Hours before sunrise on Saturday, December, the United States Senate passed the widely unpopular Republican tax bill by a vote of 51-49. The final version of the controversial bill was distributed to senators around 7pm on Friday evening, leaving virtually no time for them to review it and debate before it was brought up for a vote just before 2am.
As expected, the legislation received no support from Democratic senators. The Tax Cuts and Jobs Act, which is driven by the urge to lower taxes on businesses, would permanently lower the tax rate on corporations from 35% to 20%, while also providing rate reductions on individuals which contrary to the corporate tax breaks, would expire after 2025. The new corporate tax rate would go into effect in 2019, putting the U.S. corporate tax rate at a lower level than numerous other nations. Additionally, the bill allows companies to relocate back to the United States any money that they currently have in accounts abroad at a substantially low tax rate of 14.5%. Lastly, the tax system on businesses would shift from a worldwide system in which U.S. businesses are taxed on all income earned globally to a territorial system in which, companies are taxed specifically on their income in the United States.
Although the bill’s main function was to reform the nation’s tax code, it is far from just a tax bill. The bill would usher in devastating changes to the healthcare system, leaving an estimated 13 million Americans without insurance. The signature change to current healthcare law is the repeal of the individual health insurance mandate. Americans would no longer be susceptible to a penalty if they choose not to purchase health insurance. The Congressional Budget Office predicts that as a result, health insurance premiums will increase by an approximately 10 percent each year, resulting in 4 million Americans dropping their health insurance by 2019 and a whopping 13 million by 2027. The elimination if the individual mandate is a precursor for future strategic attacks on the Affordable Care Act in an attempt to eventually repeal the law completely.
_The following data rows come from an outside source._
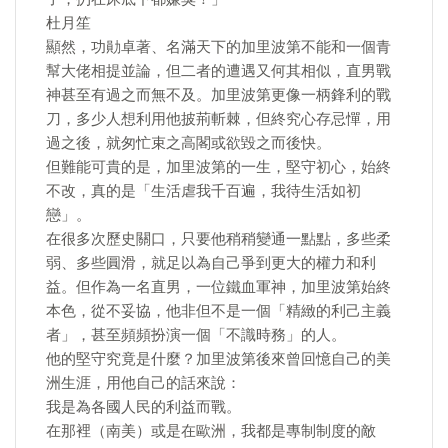
杜月笙
顯然，功勛卓著、名滿天下的加里波第不能和一個青
幫大佬相提並論，但二者的遭遇又何其相似，直男戰
神甚至有過之而無不及。加里波第更像一柄鋒利的戰
刀，多少人想利用他披荊斬棘，但終究心存忌憚，用
過之後，就匆忙束之高閣或欲毀之而後快。
但難能可貴的是，加里波第的一生，堅守初心，始終
不改，真的是「生活虐我千百遍，我待生活如初
戀」。
在很多次歷史關口，只要他稍稍變通一點點，多些柔
弱、多些圓滑，就足以為自己爭到更大的權力和利
益。但作為一名直男，一位鐵血軍神，加里波第始終
本色，從不妥協，他非但不是一個「精緻的利己主義
者」，甚至頻頻扮演一個「不識時務」的人。
他的堅守究竟是什麼？加里波第後來曾回憶自己的美
洲生涯，用他自己的話來說：
我是為各國人民的利益而戰。
在那裡（南美）或是在歐洲，我都是專制制度的敵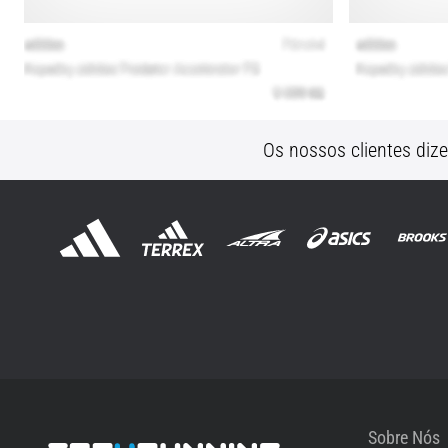
Os nossos clientes diz
Sobre Nós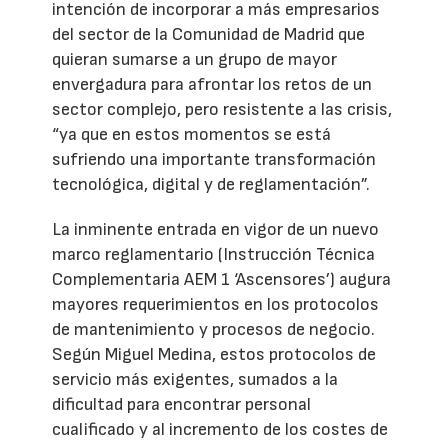
intención de incorporar a más empresarios
del sector de la Comunidad de Madrid que
quieran sumarse a un grupo de mayor
envergadura para afrontar los retos de un
sector complejo, pero resistente a las crisis,
“ya que en estos momentos se está
sufriendo una importante transformación
tecnológica, digital y de reglamentación”.
La inminente entrada en vigor de un nuevo
marco reglamentario (Instrucción Técnica
Complementaria AEM 1 ‘Ascensores’) augura
mayores requerimientos en los protocolos
de mantenimiento y procesos de negocio.
Según Miguel Medina, estos protocolos de
servicio más exigentes, sumados a la
dificultad para encontrar personal
cualificado y al incremento de los costes de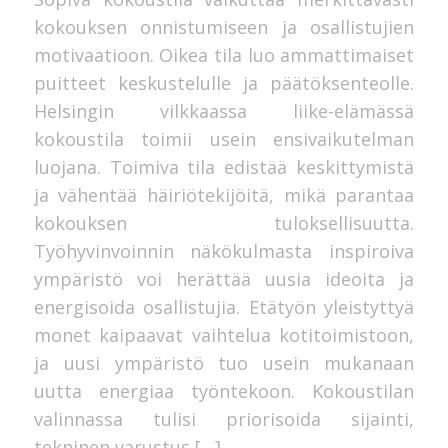
kokouksen onnistumiseen ja osallistujien
motivaatioon. Oikea tila luo ammattimaiset
puitteet keskustelulle ja päätöksenteolle.
Helsingin vilkkaassa liike-elämässä
kokoustila toimii usein ensivaikutelman
luojana. Toimiva tila edistää keskittymistä
ja vähentää häiriötekijöitä, mikä parantaa
kokouksen tuloksellisuutta.
Työhyvinvoinnin näkökulmasta inspiroiva
ympäristö voi herättää uusia ideoita ja
energisoida osallistujia. Etätyön yleistyttyä
monet kaipaavat vaihtelua kotitoimistoon,
ja uusi ympäristö tuo usein mukanaan
uutta energiaa työntekoon. Kokoustilan
valinnassa tulisi priorisoida sijainti,
tekninen varustus […]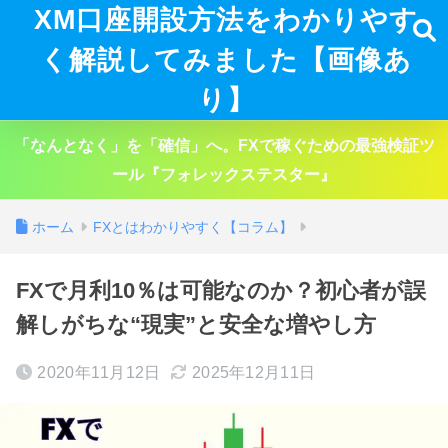
XM口座開設方法をわかりやす
く解説してみました【画像あ
り】
「なんとなく」を「確信」へ。FXで稼ぐための最強検証ツ
ール『フォレックステスター』
ホーム
FXとはわかりやすく【コラム】
FXで月利10％は可能なのか？初心者が誤
解しがちな“現実”と安全な増やし方
2020年11月12日
2025年12月11日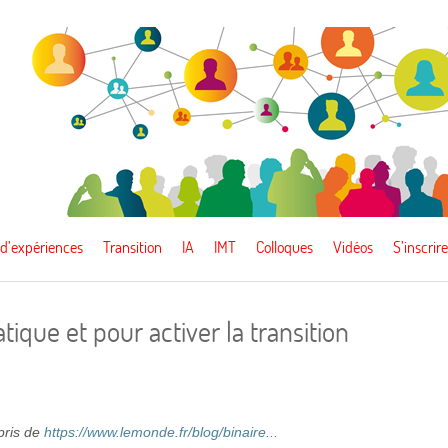
 d’expériences
Transition
IA
IMT
Colloques
Vidéos
S’inscrire
atique et pour activer la transition
epris de
https://www.lemonde.fr/blog/binaire...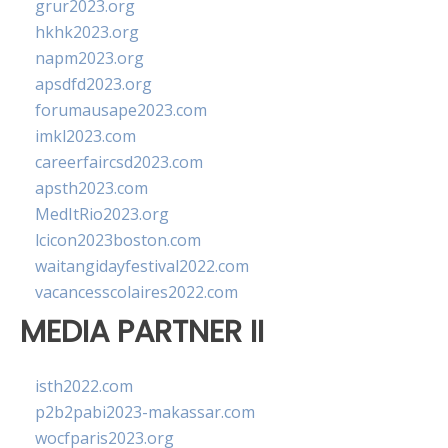
grur2023.org
hkhk2023.org
napm2023.org
apsdfd2023.org
forumausape2023.com
imkl2023.com
careerfaircsd2023.com
apsth2023.com
MedItRio2023.org
lcicon2023boston.com
waitangidayfestival2022.com
vacancesscolaires2022.com
MEDIA PARTNER II
isth2022.com
p2b2pabi2023-makassar.com
wocfparis2023.org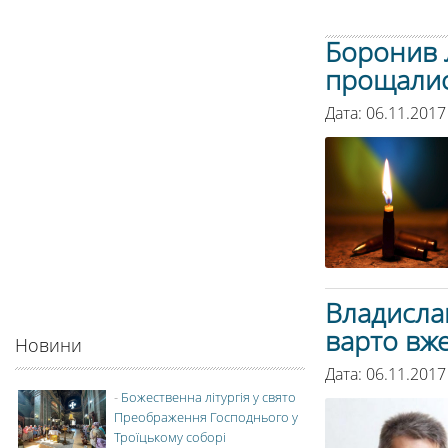
Боронив Л
прощалис
Дата: 06.11.2017
Владислав
варто вже
Новини
Дата: 06.11.2017
-
Божественна літургія у свято
Преображення Господнього у
Троїцькому соборі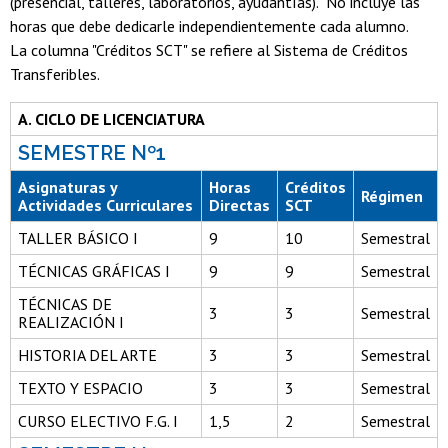
(presencial, talleres, laboratorios, ayudantías). No incluye las
horas que debe dedicarle independientemente cada alumno.
La columna "Créditos SCT" se refiere al Sistema de Créditos
Transferibles.
A. CICLO DE LICENCIATURA
SEMESTRE Nº1
Asignaturas y
Horas
Créditos
Régimen
Actividades Curriculares
Directas
SCT
TALLER BÁSICO I
9
10
Semestral
TÉCNICAS GRÁFICAS I
9
9
Semestral
TÉCNICAS DE
3
3
Semestral
REALIZACIÓN I
HISTORIA DEL ARTE
3
3
Semestral
TEXTO Y ESPACIO
3
3
Semestral
CURSO ELECTIVO F.G. I
1,5
2
Semestral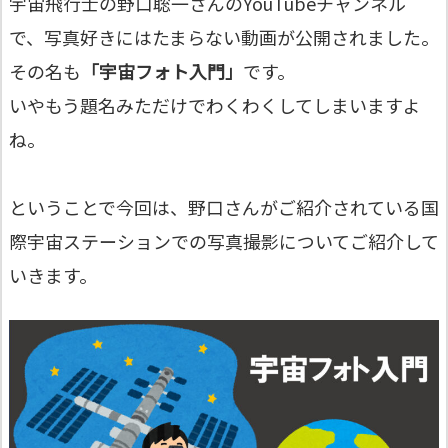
宇宙飛行士の野口聡一さんのYouTubeチャンネル
で、写真好きにはたまらない動画が公開されました。
その名も
「宇宙フォト入門」
です。
いやもう題名みただけでわくわくしてしまいますよ
ね。
ということで今回は、野口さんがご紹介されている国
際宇宙ステーションでの写真撮影についてご紹介して
いきます。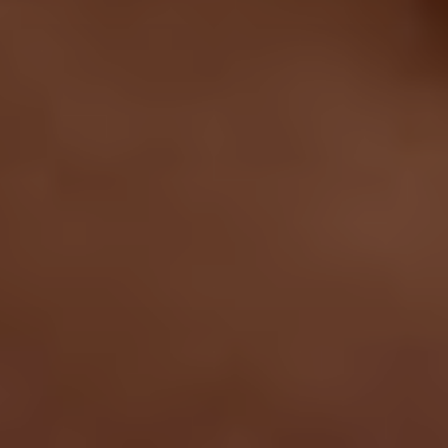
addomina
Ginecolog
Generale
Controlli
Gravidan
Chirurgi
Ginecolog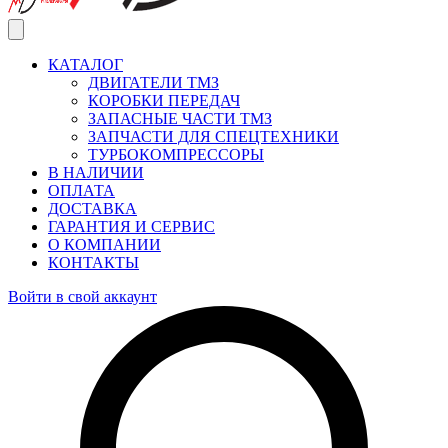
КАТАЛОГ
ДВИГАТЕЛИ ТМЗ
КОРОБКИ ПЕРЕДАЧ
ЗАПАСНЫЕ ЧАСТИ ТМЗ
ЗАПЧАСТИ ДЛЯ СПЕЦТЕХНИКИ
ТУРБОКОМПРЕССОРЫ
В НАЛИЧИИ
ОПЛАТА
ДОСТАВКА
ГАРАНТИЯ И СЕРВИС
О КОМПАНИИ
КОНТАКТЫ
Войти в свой аккаунт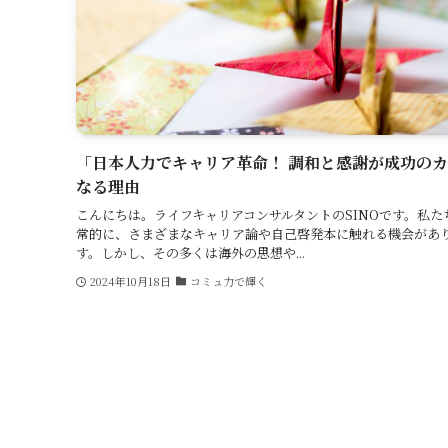
「日本人力でキャリア革命！ 調和と感謝が成功の
なる理由
こんにちは。ライフキャリアコンサルタントのSINOです。私た
常的に、さまざまなキャリア論や自己啓発本に触れる機会があ
す。しかし、その多くは海外の思想や...
2024年10月18日
コミュ力で輝く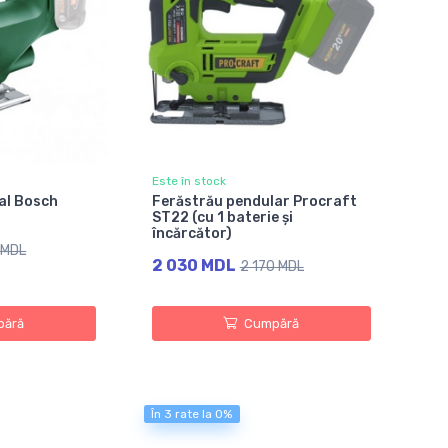
Este în stock
cal Bosch
Ferăstrău pendular Procraft
ST22 (cu 1 baterie și
încărcător)
 MDL
2 030 MDL
2 170 MDL
ără
Cumpără
În 3 rate la 0%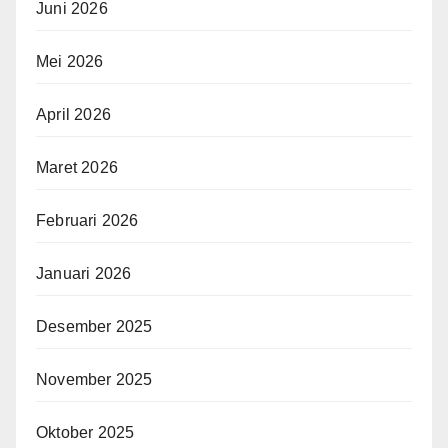
Juni 2026
Mei 2026
April 2026
Maret 2026
Februari 2026
Januari 2026
Desember 2025
November 2025
Oktober 2025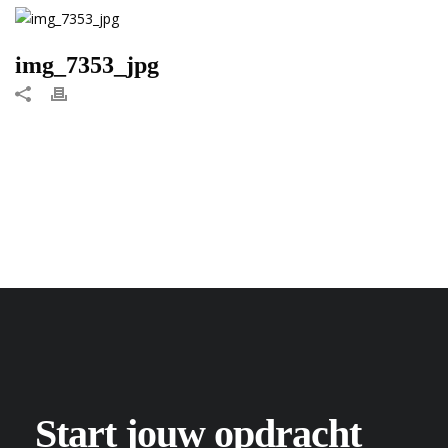
img_7353_jpg
Start jouw opdracht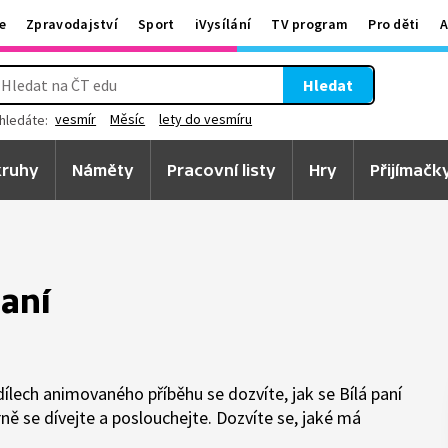
e
Zpravodajství
Sport
iVysílání
TV program
Pro děti
A
Hledat
vesmír
Měsíc
lety do vesmíru
hledáte:
ruhy
Náměty
Pracovní listy
Hry
Přijímačk
paní
 dílech animovaného příběhu se dozvíte, jak se Bílá paní
ě se dívejte a poslouchejte. Dozvíte se, jaké má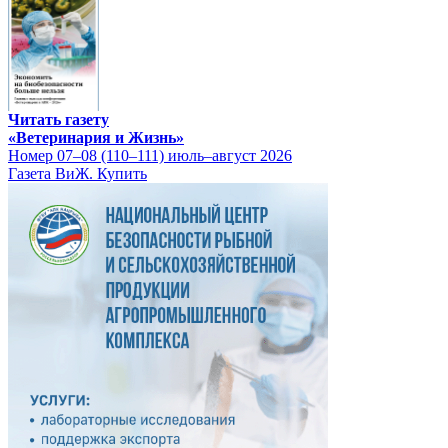
Читать газету
«Ветеринария и Жизнь»
Номер 07–08 (110–111) июль–август 2026
Газета ВиЖ. Купить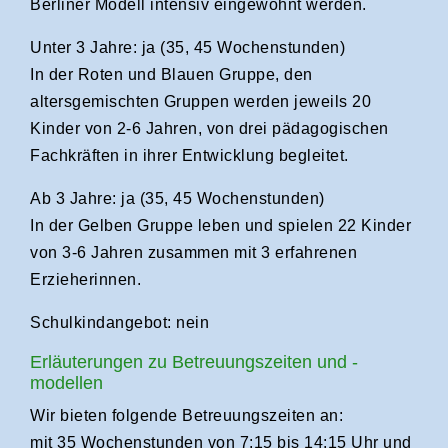
Berliner Modell intensiv eingewöhnt werden.
Unter 3 Jahre: ja (35, 45 Wochenstunden)
In der Roten und Blauen Gruppe, den
altersgemischten Gruppen werden jeweils 20
Kinder von 2-6 Jahren, von drei pädagogischen
Fachkräften in ihrer Entwicklung begleitet.
Ab 3 Jahre: ja (35, 45 Wochenstunden)
In der Gelben Gruppe leben und spielen 22 Kinder
von 3-6 Jahren zusammen mit 3 erfahrenen
Erzieherinnen.
Schulkindangebot: nein
Erläuterungen zu Betreuungszeiten und -
modellen
Wir bieten folgende Betreuungszeiten an:
mit 35 Wochenstunden von 7:15 bis 14:15 Uhr und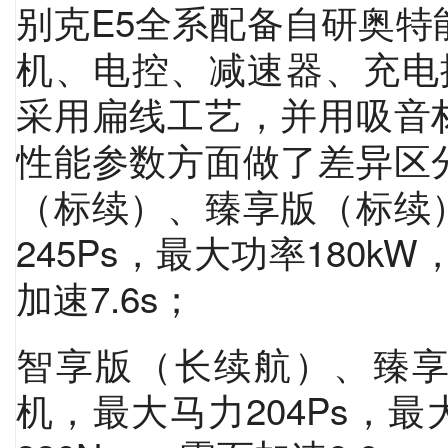
别克E5全系配备自研奥特
机、电控、减速器、充电
采用扁线工艺，并用吸音
性能参数方面做了差异区
（标续）、臻享版（标续
245Ps，最大功率180kW
加速7.6s；
智享版（长续航）、臻
机，最大马力204Ps，最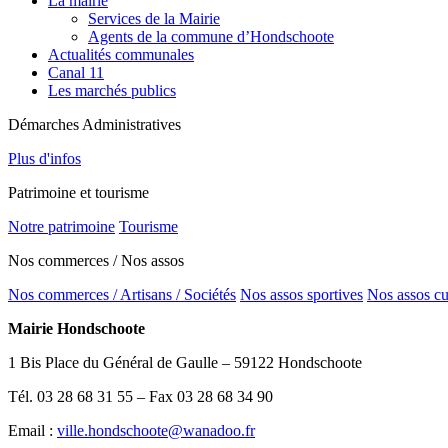
La mairie
Services de la Mairie
Agents de la commune d’Hondschoote
Actualités communales
Canal 11
Les marchés publics
Démarches Administratives
Plus d'infos
Patrimoine et tourisme
Notre patrimoine
Tourisme
Nos commerces / Nos assos
Nos commerces / Artisans / Sociétés
Nos assos sportives
Nos assos cu
Mairie Hondschoote
1 Bis Place du Général de Gaulle – 59122 Hondschoote
Tél. 03 28 68 31 55 – Fax 03 28 68 34 90
Email :
ville.hondschoote@wanadoo.fr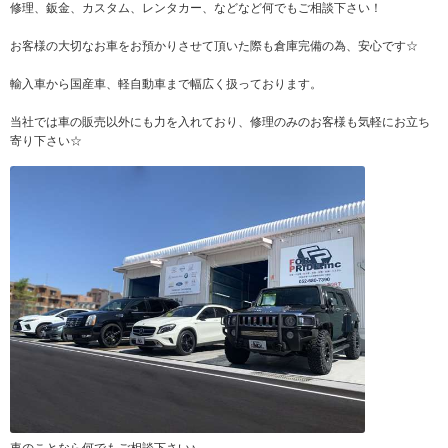
修理、鈑金、カスタム、レンタカー、などなど何でもご相談下さい！
お客様の大切なお車をお預かりさせて頂いた際も倉庫完備の為、安心です☆
輸入車から国産車、軽自動車まで幅広く扱っております。
当社では車の販売以外にも力を入れており、修理のみのお客様も気軽にお立ち
寄り下さい☆
車のことなら何でもご相談下さい♪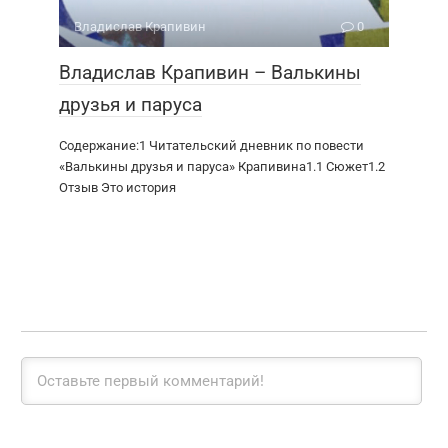
Владислав Крапивин
0
Владислав Крапивин – Валькины
друзья и паруса
Содержание:1 Читательский дневник по повести
«Валькины друзья и паруса» Крапивина1.1 Сюжет1.2
Отзыв Это история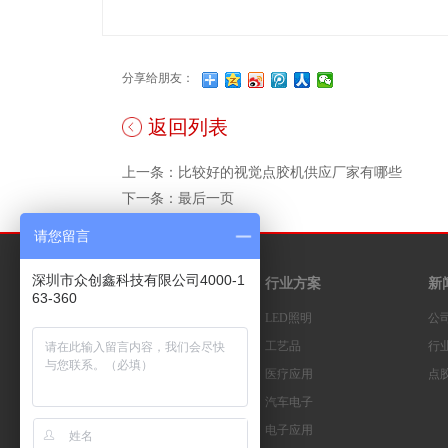
分享给朋友：
返回列表
上一条：比较好的视觉点胶机供应厂家有哪些
下一条：最后一页
请您留言
深圳市众创鑫科技有限公司4000-1
产品中心
行业方案
新
63-360
点胶机设备系列
LED照明
公
灌胶机设备系列
工艺品
行
滴胶机设备系列
医疗应用
点
视觉点胶机系列
汽车电子
硅胶挤出机系列
电子应用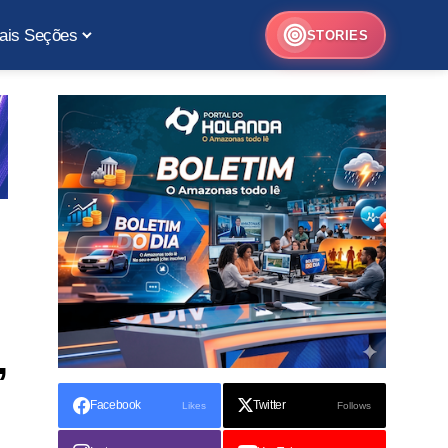
ais Seções
STORIES
,
Facebook
Twitter
Likes
Follows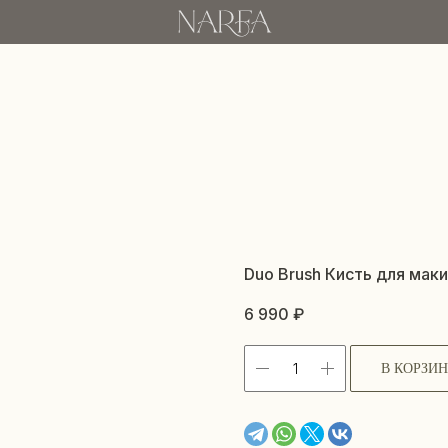
Duo Brush Кисть для мак
6 990
₽
В КОРЗИ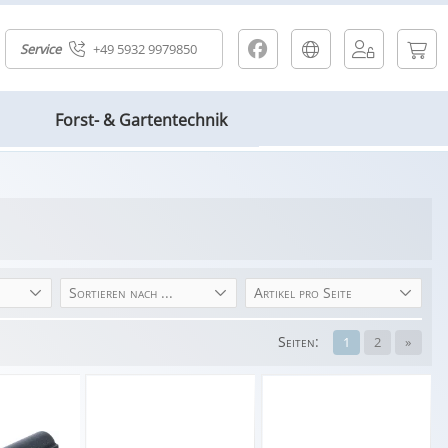
Service
+49 5932 9979850
Forst- & Gartentechnik
Sortieren nach ...
Artikel pro Seite
Seiten:
1
2
»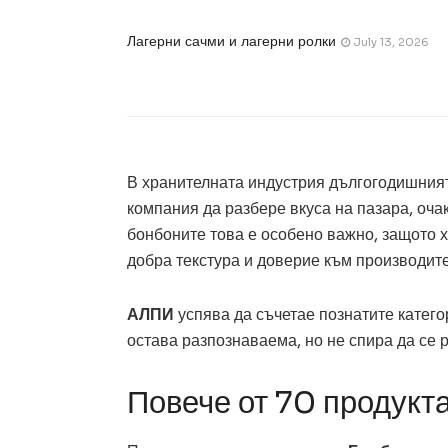
Лагерни сачми и лагерни ролки
July 13, 2026
В хранителната индустрия дългогодишният
компания да разбере вкуса на пазара, оча
бонбоните това е особено важно, защото х
добра текстура и доверие към производите
АЛПИ
успява да съчетае познатите катег
остава разпознаваема, но не спира да се 
Повече от 70 продукта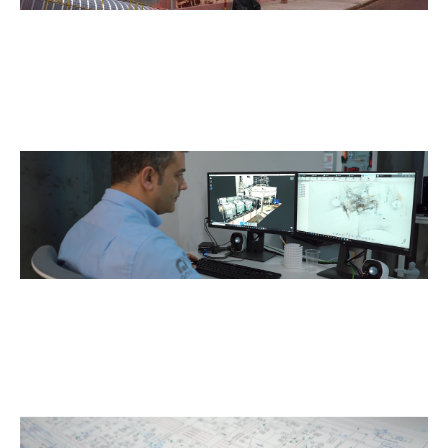
Gemelos
Digitales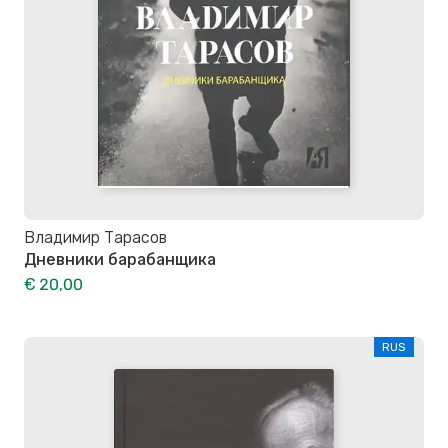
Владимир Тарасов
Дневники барабанщика
€ 20,00
RUS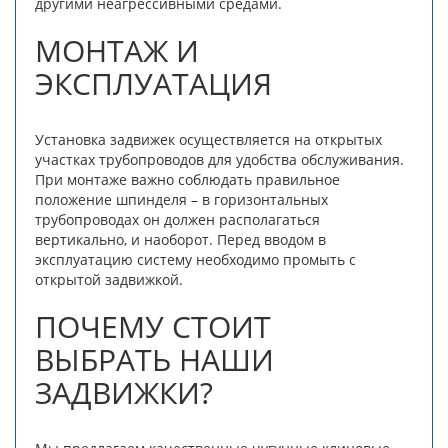
другими неагрессивными средами.
МОНТАЖ И
ЭКСПЛУАТАЦИЯ
Установка задвижек осуществляется на открытых
участках трубопроводов для удобства обслуживания.
При монтаже важно соблюдать правильное
положение шпинделя – в горизонтальных
трубопроводах он должен располагаться
вертикально, и наоборот. Перед вводом в
эксплуатацию систему необходимо промыть с
открытой задвижкой.
ПОЧЕМУ СТОИТ
ВЫБРАТЬ НАШИ
ЗАДВИЖКИ?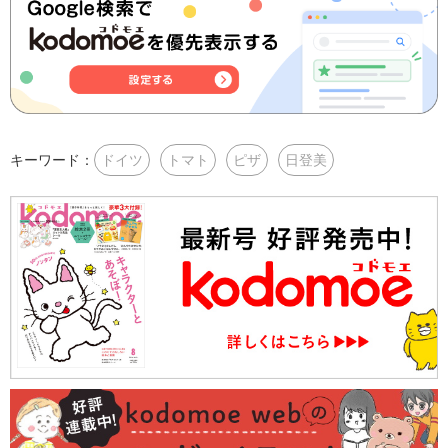
キーワード：
ドイツ
トマト
ピザ
日登美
We would also see an elimination of the popular and highly utilized State and Local Tax deduction (SALT). As a compromise, taxpayers will still be able to deduct up to $10,000 in property taxes. The state of Maryland, which has the highest percentage of taxpayers that claim the deduction will suffer greatly as result. Under this legislation, the top tax rate for the wealthy would decrease from 39.6 percent to 38.5 percent. The nation’s wealthiest citizens will be allowed to continue deducting their contributions to charity and under this plan, more families will become exempt from paying the estate tax when they transfer property and/or other inheritance. In order to soften the backlash from the elimination of the State and Local Tax deduction, the bill increases the standard deduction and child tax credit however, the personal exemption will be eliminated. Currently, Americans are allowed to deduct $4,050 as a “personal exemption” for themselves, their spouse and each dependent. The standard deduction will be expanded so the first $24,000 in earnings for a married couple and $12,000 for individuals won’t be taxed. The child tax credit will increase from $1,000 to $2,000.
While the legislation helps some Americans, it leaves far more behind. AARP has voiced its displeasure with the proposal, stating that it would raise taxes on over a million seniors by the year 2019 as a consequence of the changes to credits and deductions. This tax bill has been hailed as a gift for the wealthiest Americans and large corporations at the expense of the middle class and low-income families and it truly lives up to this characterization. The legislation undermines a great deal of the progressive strides that were made during the Obama administration. It adversely affects every demographic of our nation, from the youngest citizens to our most senior, further enabling the socioeconomic divisiveness or “classism,” that has been woven into the fabric of our country since its inception.